1. Document Analysis

from llm_kit_pro.core.helpers import load_file
from llm_kit_pro.providers.anthropic import AnthropicClient, AnthropicConfig

# Load PDF invoice
invoice = load_file("invoice.pdf")

# Extract information
client = AnthropicClient(AnthropicConfig(api_key="...", model="claude-sonnet-4-5-20250929"))
data = await client.generate_json(
    "Extract invoice details",
    schema=InvoiceSchema,
    files=[invoice]
)

2. Image Analysis

# Load image from URL
image = await load_file_async("https://example.com/photo.jpg")

# Analyze image
description = await client.generate_text(
    "Describe this image in detail",
    files=[image]
)

3. Multi-Document Processing

# Load multiple documents
docs = [
    load_file("contract1.pdf"),
    load_file("contract2.pdf"),
    load_file("contract3.pdf")
]

# Process all together
summary = await client.generate_text(
    "Compare these contracts and highlight key differences",
    files=docs
)

4. Web Scraping Integration

import httpx
from bs4 import BeautifulSoup

async def analyze_webpage_images(url: str):
    """Download and analyze all images from a webpage."""
    # Scrape page
    async with httpx.AsyncClient() as client:
        response = await client.get(url)
        soup = BeautifulSoup(response.text, 'html.parser')
    
    # Load all images
    image_urls = [img['src'] for img in soup.find_all('img')]
    images = await asyncio.gather(*[
        load_file_async(img_url) for img_url in image_urls
    ])
    
    # Analyze with LLM
    return await llm_client.generate_text(
        "Describe these images",
        files=images
    )

Troubleshooting

Issue: "File not found"

Cause: The file path doesn't exist or is inaccessible.

Solution:

from pathlib import Path

# Check if file exists before loading
path = Path("document.pdf")
if path.exists():
    file = load_file(path)
else:
    print(f"File not found: {path}")

Issue: "Could not detect MIME type"

Cause: File has no extension and no recognizable magic bytes.

Solution: Provide explicit MIME type:

file = load_file("myfile", mime_type="text/plain")

Issue: Timeout errors with URLs

Cause: Server is slow or file is large.

Solution: Increase timeout:

file = await load_file_async(url, timeout=120.0)

Issue: "MIME type is not supported"

Cause: File type is not supported by LLM providers.

Solution: Convert file to supported format or check supported types:

# Supported types
SUPPORTED = ["application/pdf", "image/png", "image/jpeg", "text/plain"]

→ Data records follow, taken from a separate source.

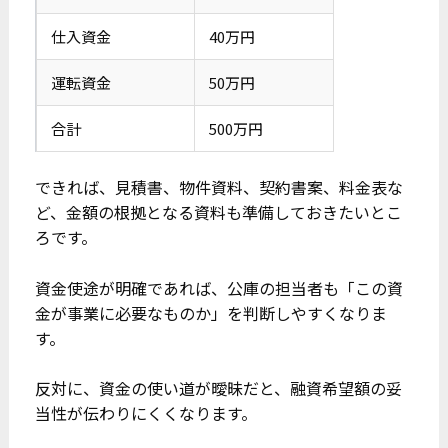
仕入資金
40万円
運転資金
50万円
合計
500万円
できれば、見積書、物件資料、契約書案、料金表な
ど、金額の根拠となる資料も準備しておきたいとこ
ろです。
資金使途が明確であれば、公庫の担当者も「この資
金が事業に必要なものか」を判断しやすくなりま
す。
反対に、資金の使い道が曖昧だと、融資希望額の妥
当性が伝わりにくくなります。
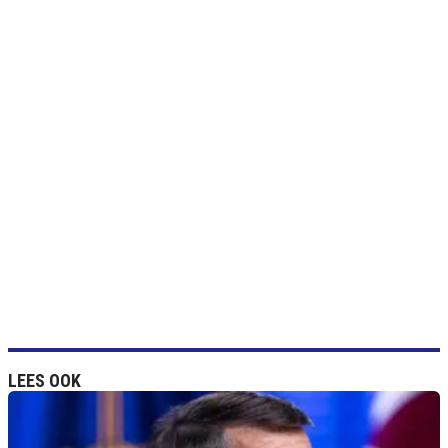
LEES OOK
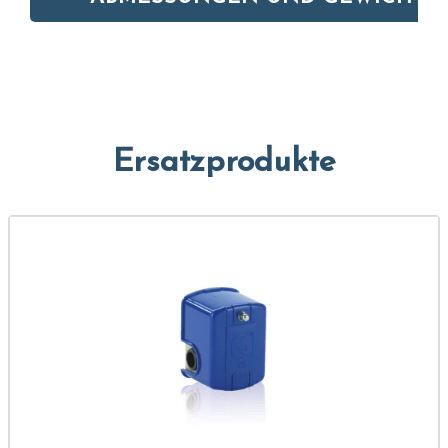
Ersatzprodukte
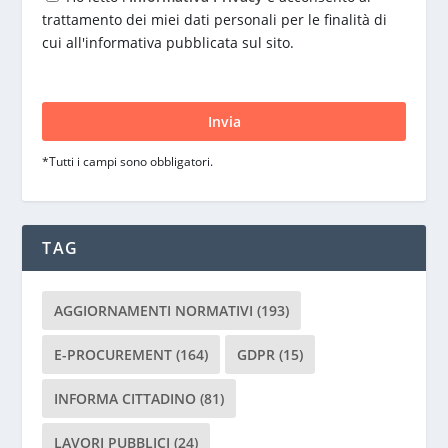
trattamento dei miei dati personali per le finalità di
cui all'informativa pubblicata sul sito.
S
i
p
r
*Tutti i campi sono obbligatori.
e
g
a
d
TAG
i
l
a
AGGIORNAMENTI NORMATIVI
(193)
s
c
E-PROCUREMENT
(164)
GDPR
(15)
i
INFORMA CITTADINO
(81)
a
r
LAVORI PUBBLICI
(24)
e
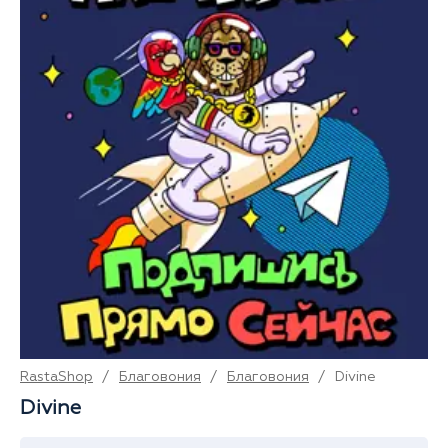
RastaShop
/
Благовония
/
Благовония
/
Divine
Divine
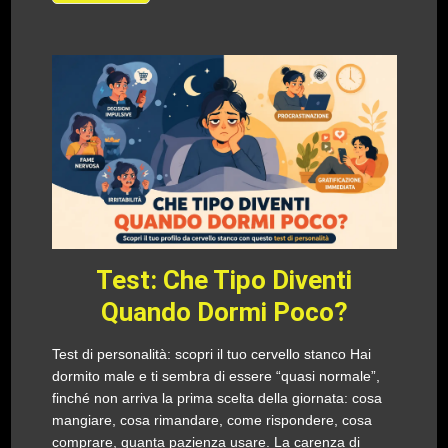
Test: Che Tipo Diventi
Quando Dormi Poco?
Test di personalità: scopri il tuo cervello stanco Hai
dormito male e ti sembra di essere “quasi normale”,
finché non arriva la prima scelta della giornata: cosa
mangiare, cosa rimandare, come rispondere, cosa
comprare, quanta pazienza usare. La carenza di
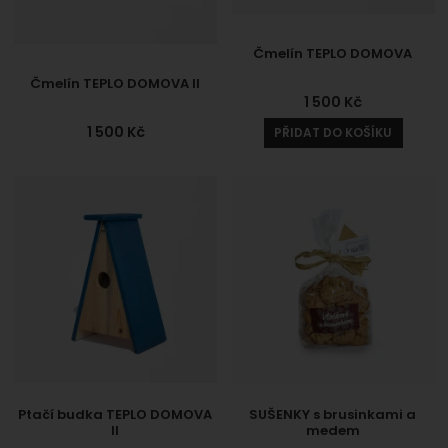
Čmelín TEPLO DOMOVA
Čmelín TEPLO DOMOVA II
1 500
Kč
1 500
Kč
PŘIDAT DO KOŠÍKU
Ptačí budka TEPLO DOMOVA
SUŠENKY s brusinkami a
II
medem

Performance Considerations

Memory Usage

Files are loaded entirely into memory. For very large files:

import os

# Check file size before loading
file_size = os.path.getsize("large-file.pdf")
if file_size > 10 * 1024 * 1024:  # 10 MB
    print("Warning: Large file")

file = load_file("large-file.pdf")

Network Performance

For multiple URLs, use async and gather:

# Efficient: Parallel downloads
files = await asyncio.gather(*[
    load_file_async(url1),
    load_file_async(url2),
    load_file_async(url3)
])

# Inefficient: Sequential downloads
files = [
    await load_file_async(url1),
    await load_file_async(url2),
    await load_file_async(url3)
]

Migration Guide

From Manual File Loading

Before:

from pathlib import Path
from llm_kit_pro.core.inputs import LLMFile

# Manual loading
with open("document.pdf", "rb") as f:
    content = f.read()
file = LLMFile(content=content, mime_type="application/pdf", filename="document.pdf")

After:

from llm_kit_pro.core.helpers import load_file

# Automatic loading
file = load_file("document.pdf")

From Other Libraries

From requests:

# Before
import requests
response = requests.get(url)
file = LLMFile(content=response.content, mime_type="application/pdf")

# After
from llm_kit_pro.core.helpers import load_file
file = load_file(url)

From aiohttp:

# Before
import aiohttp
async with aiohttp.ClientSession() as session:
    async with session.get(url) as response:
        content = await response.read()
file = LLMFile(content=content, mime_type="application/pdf")

# After
from llm_kit_pro.core.helpers import load_file_async
file = await load_file_async(url)

Contributing

Found a bug or want to add support for more file types? See CONTRIBUTION.md for guidelines.

License

This library is licensed under the MIT License. See LICENSE for details.